The task force has begun to answer questions posed by the MPO, and expects to present a refined proposal to the Pinellas County Commission in a few months.
Developers would stop paying the county directly and would instead contribute to solving traffic problems by designing what are being described simply as "livable communities." The planning concept is largely undefined, but entails limiting traffic and improving the quality of life.
As Pinellas County approaches build-out, its revenue from impact fees has dropped in recent years with builders focusing their construction on previously developed land, which carries reduced impact fees.
But several county commissioners who would have to approve the change are skeptical of letting developers off the hook for millions and passing it on to consumers.
Last year, commissioners considered raising the gas tax by as much as 6 cents per gallon, but backed away in October when public opposition grew and the county could not reach a consensus with Pinellas County's 24 municipalities on how to share the additional revenue.
Instead, commissioners directed their staff to develop a broader proposal for solving the county's transportation problems. But some aren't convinced the new plan is the solution.
"I don't want to be an alarmist," Commissioner Calvin Harris said. "But (one) week a gallon of gas was $1.77. Nothing has happened except that the price has gone up to $1.81. That's just too much to start adding additional taxes."
At least one county commissioner is asking his colleagues to have an open mind.
Commissioner Bob Stewart serves as the chairman of the task force, which began a routine evaluation of the impact fees last year. He said changing times demand a creative solution as the pool of money generated by impact fees slowly diminishes.
"There's got to be some kind of faith factor," Stewart said. "Given the time, a change in the way we do business will result in a better community."

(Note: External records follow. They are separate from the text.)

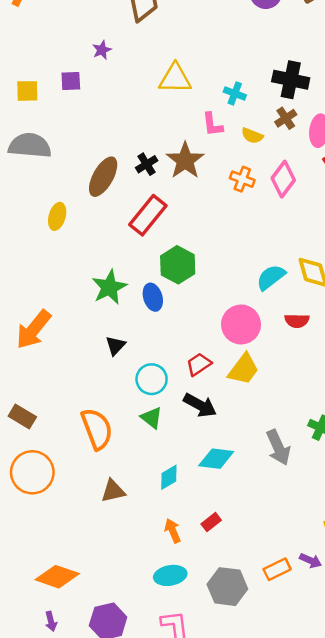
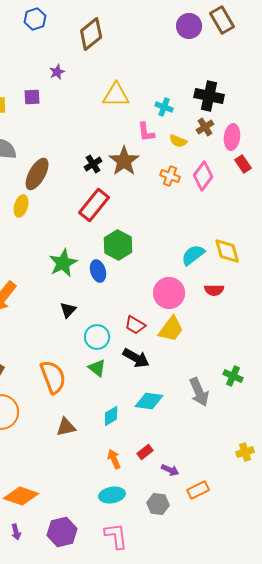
brown ellipse: (103, 177) -> (37, 174), moved
red trapezoid: (199, 364) -> (135, 325), turned -115
purple arrow: (311, 561) -> (170, 470), moved
gray hexagon: (227, 587) -> (158, 504), size x0.7

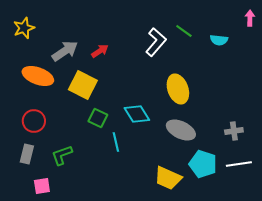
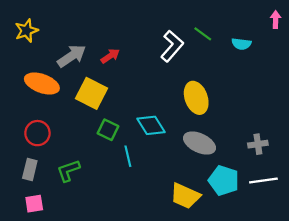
pink square: (42, 186) -> (34, 204), moved

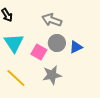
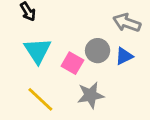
gray arrow: (52, 20) -> (127, 23), moved

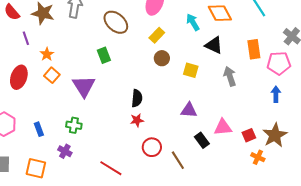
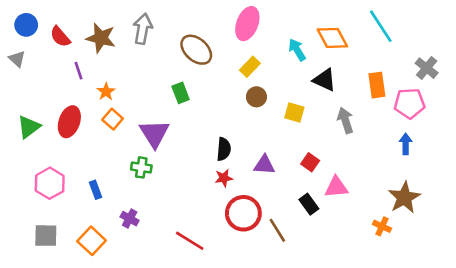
purple triangle: (189, 110) -> (264, 165), moved
green cross: (74, 125) -> (141, 167), moved
red square: (249, 135) -> (310, 162), moved, turned -32
red circle: (152, 147) -> (243, 213), size x1.4
orange square: (36, 168) -> (92, 241), turned 30

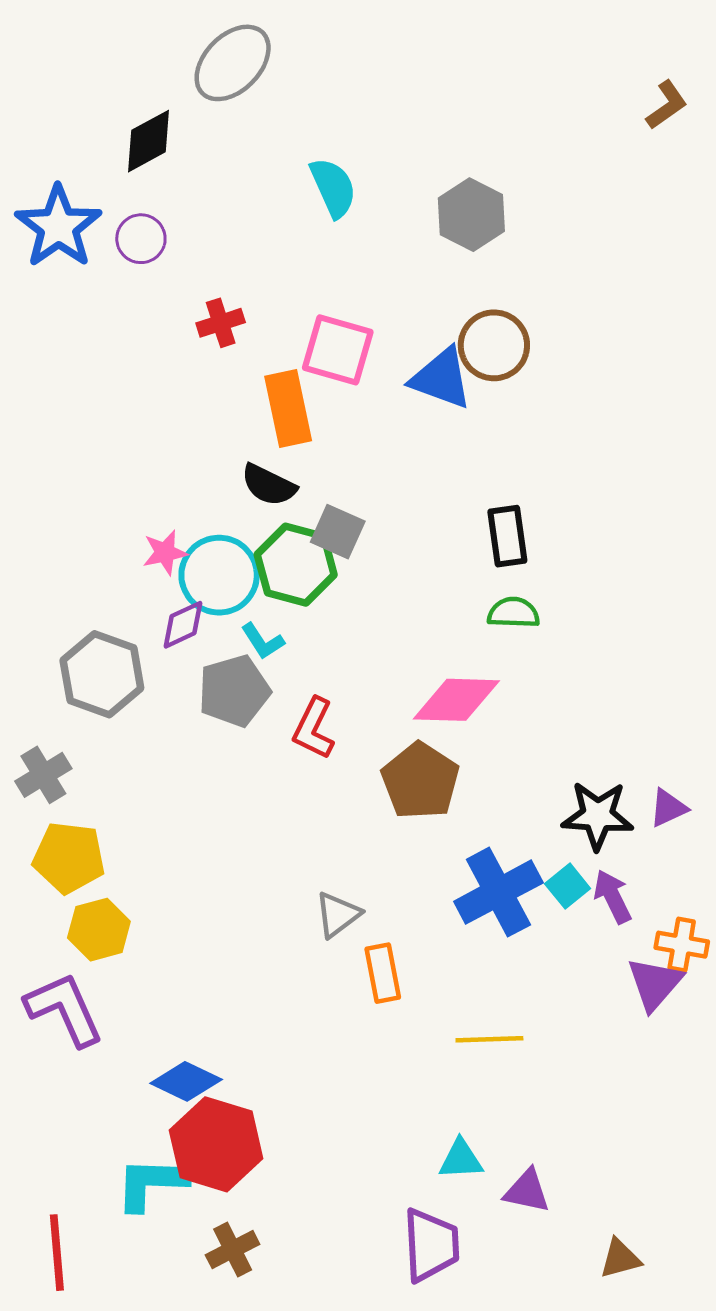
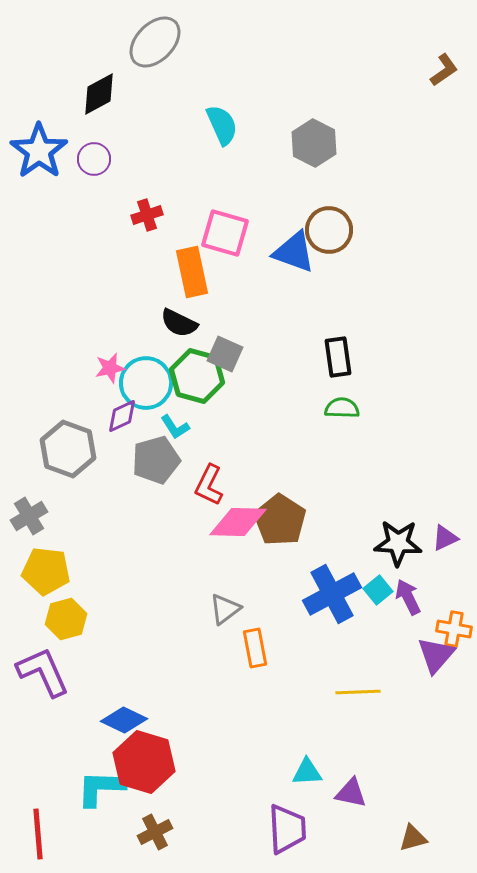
pink diamond: (456, 700) -> (238, 522), moved
yellow line: (489, 1039) -> (358, 692), moved

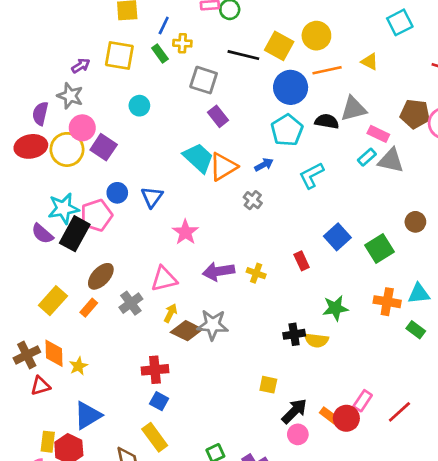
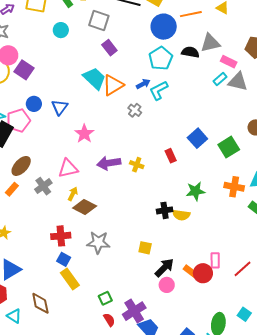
cyan circle: (139, 106) -> (61, 30), moved
cyan L-shape: (311, 175) -> (159, 90), moved
gray star: (213, 325) -> (98, 242), moved
pink rectangle: (363, 401) -> (215, 260), turned -35
yellow rectangle: (155, 437) -> (70, 279), moved

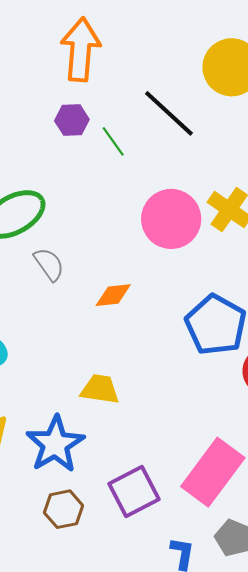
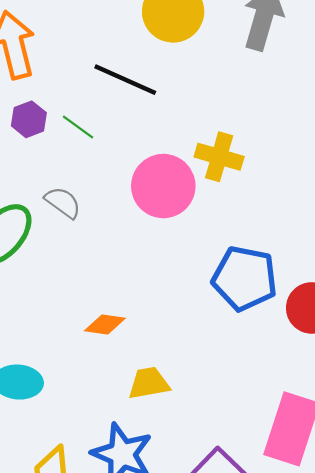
gray semicircle: (49, 264) -> (63, 202), moved
orange diamond: (113, 295) -> (105, 325), moved, turned 33

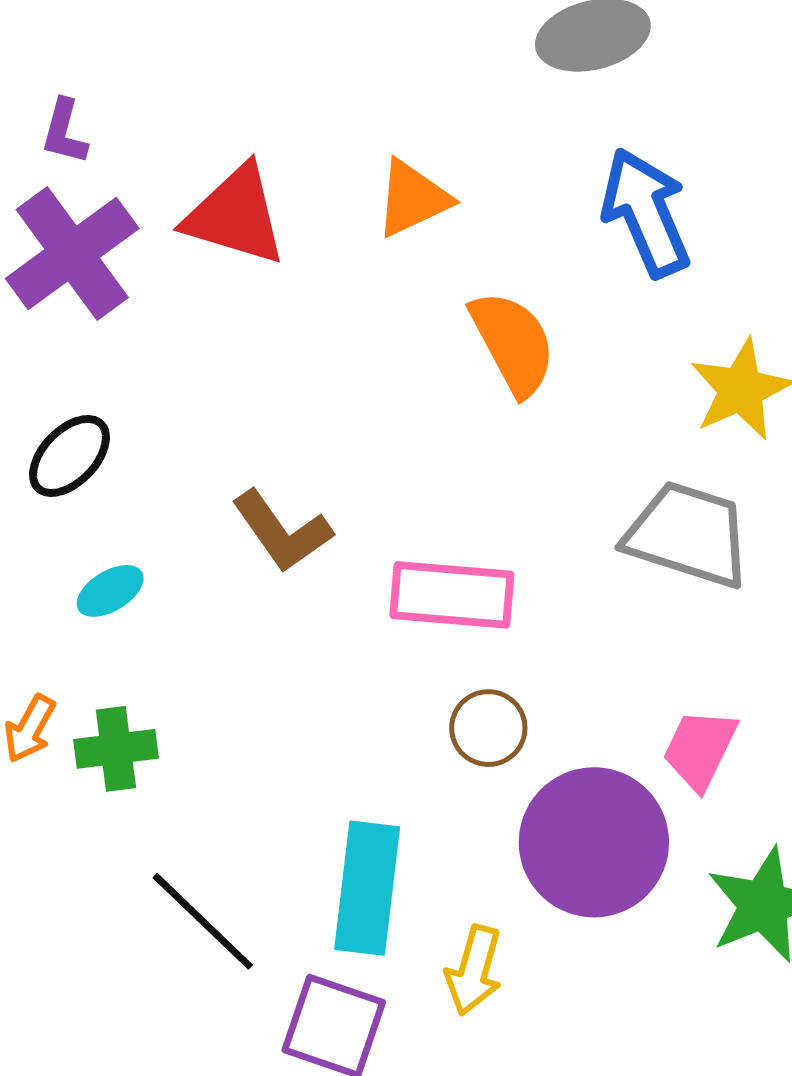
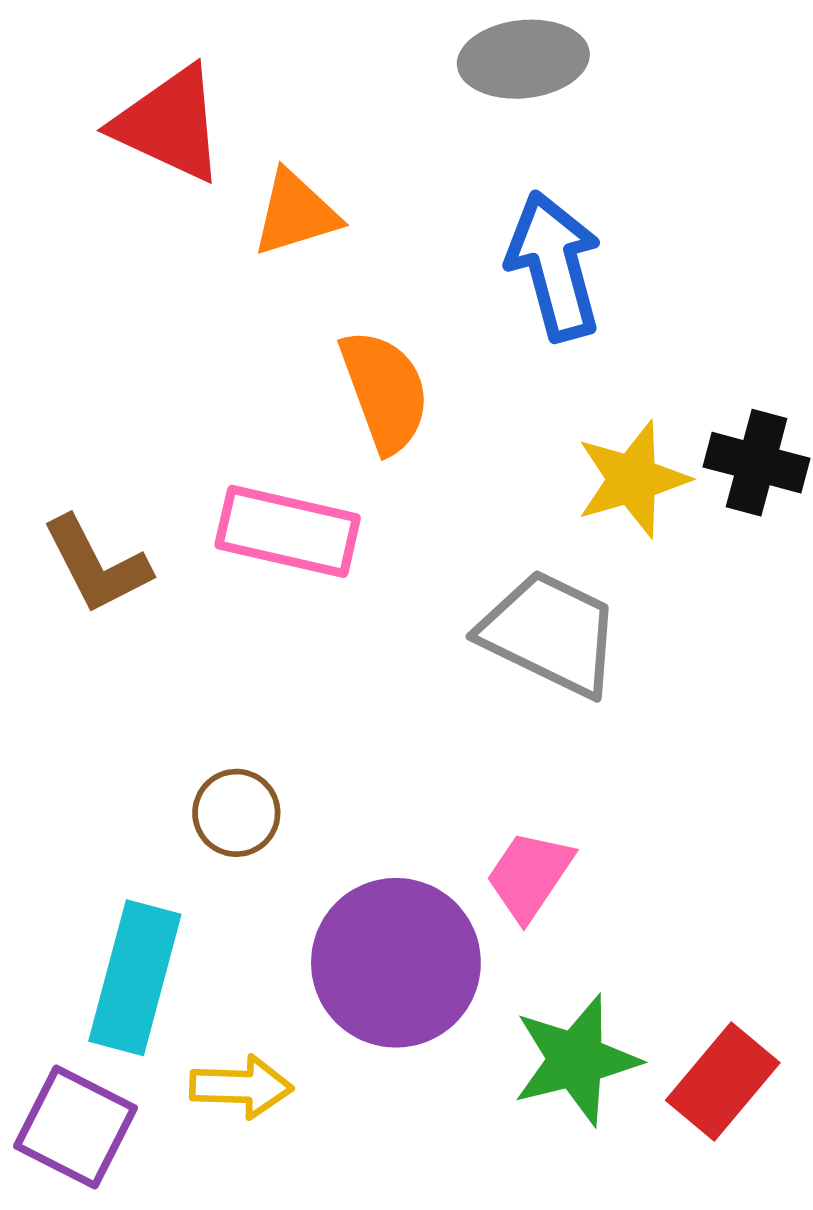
red triangle: (235, 215) -> (169, 124), moved
pink rectangle: (452, 595) -> (288, 531), moved
brown circle: (488, 728) -> (236, 813), moved
yellow arrow: (474, 970) -> (241, 1087), turned -112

Since the mid 1980s, the county has charged developers impact fees based on how much it will cost to handle the traffic their projects are expected to create.
The impact fees are based on the size and type of development. Often, developers pay less than the full fee because they can earn credits for redeveloping a piece of property.
Not including any credits or other reductions in the fee, the developer of a single family home would pay about $2,000; a 10,000-square-foot store would pay about $30,000; and a 100,000-square-foot office building would pay more than $200,000, according to the county's planning director.
But Pinellas County has scarce open space for new development.
For example, developers of the new Clearwater Mall paid no impact fees at all. The previous developer had already paid for improvements needed to accommodate a mall and the redevelopment, in theory, would not generate more traffic.
That trend has taken a toll on the county's revenue stream, said Brian Smith, the county's planning director. In 2002, the county collected nearly $4-million in impact fees. Last year, that figure dropped to $3.1-million.
"It's easy to throw yourself in front of this moving train," Stewart said. "But what we are saying is what's in place is not working."
By adding 1 cent to the current county gas tax (which is 6 cents), Pinellas County officials estimate raising an additional $3.6-million annually.
Rick Kriseman, a St. Petersburg City Council member who serves on the task force proposing the change, said developers wouldn't get off easy. Asking them to include transportation improvements as part of their site plans is a better idea and, he said, would cost them more money.
"What we heard from the folks representing developers on the task force, "We will pay more but we will get more,' " Kriseman said.
County Administrator Steve Spratt would like more details about the livable communities concept.
"When they give me a word like that, one of my questions is what does that mean and how much money does it involve," Spratt said. "What's the net effect? That may be very hard to answer."
Commission Chairwoman Susan Latvala is doubtful of the proposal. So is Harris, who says Pinellas has some of the lowest impact fees in the state.
Commissioner Karen Seel, the only MPO member to vote against the proposal last month, points out that St. Petersburg, Safety Harbor and Pinellas Park each have "no fee zones." Those zones, which expire this year, try to encourage development by waiving impact fees. She said requiring fees in those zones could translate into millions more for transportation improvements.
Seel supports the theory behind livable communities. She's been leading a countywide task force developing a redevelopment plan for Pinellas and said similar concepts are being discussed.
But she's not convinced a repeal of impact fees is the solution. She would be more inclined to see a compromise, such as rebates for developers who incorporate ideas aimed at limiting traffic.
"I'm just not sure I'm supportive of doing away with transportation impact fees with the hope that there will be changes," Seel said. "I don't think that shows us looking at the big picture."